Thursday, December 22, 2011

December Drenching Brings Ice Cobbles to River

Yesterday was a rainy day, as forecast, and as anticipated (dreaded?) in my last post.  It went about as forecast - some icing and freezing rain in the morning, followed by surprisingly heavy rain, for this time of year at least, that lasted several hours.  The headwaters of the Middlebury River picked up more than half an inch of rain - which would be insubstantial for a summer thunderstorm, but is rather unusual for late December.  Much of the ground was frozen, and the water ran off fast.  The river is running high right now.

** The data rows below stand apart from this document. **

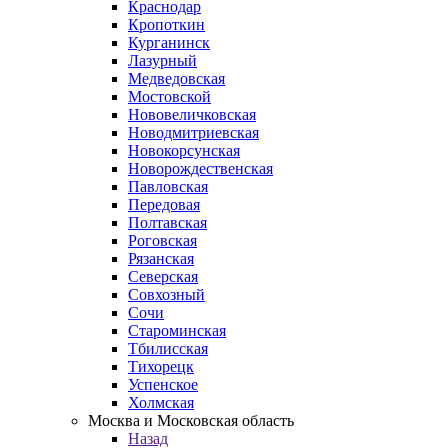
Краснодар
Кропоткин
Курганинск
Лазурный
Медведовская
Мостовской
Нововеличковская
Новодмитриевская
Новокорсунская
Новорождественская
Павловская
Передовая
Полтавская
Роговская
Рязанская
Северская
Совхозный
Сочи
Староминская
Тбилисская
Тихорецк
Успенское
Холмская
Москва и Московская область
Назад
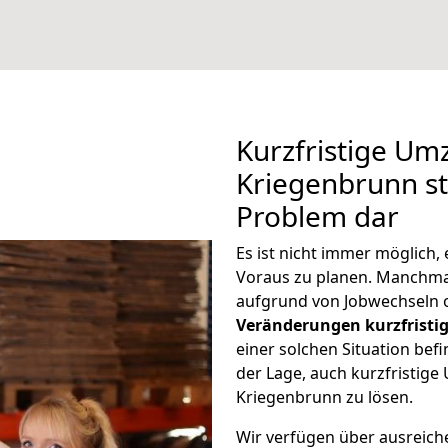
Kurzfristige U
Kriegenbrunn ste
Problem dar
Es ist nicht immer möglich
Voraus zu planen. Manchm
aufgrund von Jobwechseln o
Veränderungen kurzfristig
einer solchen Situation befi
der Lage, auch kurzfristi
Kriegenbrunn zu lösen.
Wir verfügen über ausreic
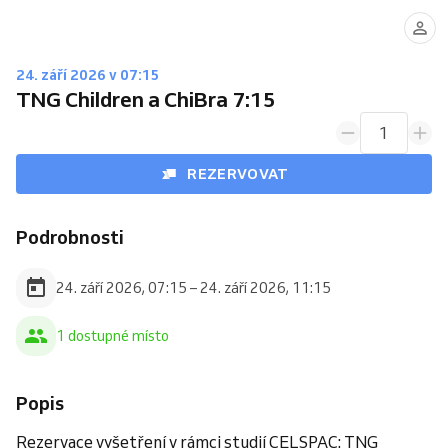
24. září 2026 v 07:15
TNG Children a ChiBra 7:15
1
REZERVOVAT
Podrobnosti
24. září 2026, 07:15 – 24. září 2026, 11:15
1 dostupné místo
Popis
Rezervace vyšetření v rámci studií CELSPAC: TNG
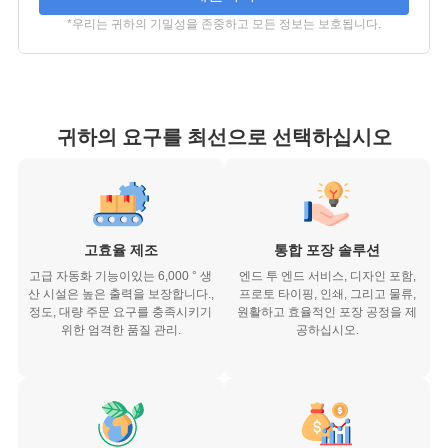
*우리는 귀하의 기밀성을 존중하고 모든 정보는 보호됩니다.
귀하의 요구를 최선으로 선택하십시오
고효율 제조
통합 포장 솔루션
고급 자동화 기능이있는 6,000 ° 생
엔드 투 엔드 서비스, 디자인 포함,
산 시설은 높은 출력을 보장합니다.,
프로토 타이핑, 인쇄, 그리고 물류,
정도, 대량 주문 요구를 충족시키기
원활하고 효율적인 포장 공정을 제
위한 엄격한 품질 관리.
공하십시오.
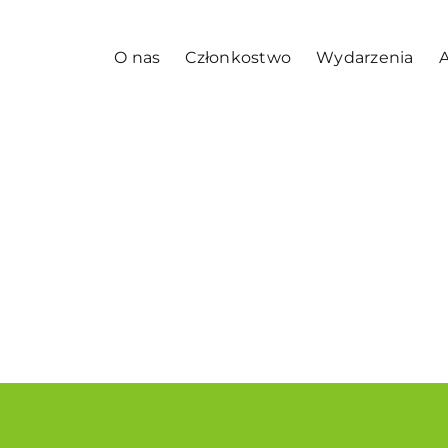
O nas
Członkostwo
Wydarzenia
A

As i expected, most of the ice in the river was ripped out.  What I did not expect was to find piles of ice, rounded like river cobbles, laying where the high water left it.





Ice is lighter than liquid water, of course, but quite hard.  I suspect that a combination of melting and smashing against rocks and other ice created these ice chunks... melting alone often accentuates corners rather than smoothing them.


These rounded 'ice cobbles' are scattered along the riverbank right now.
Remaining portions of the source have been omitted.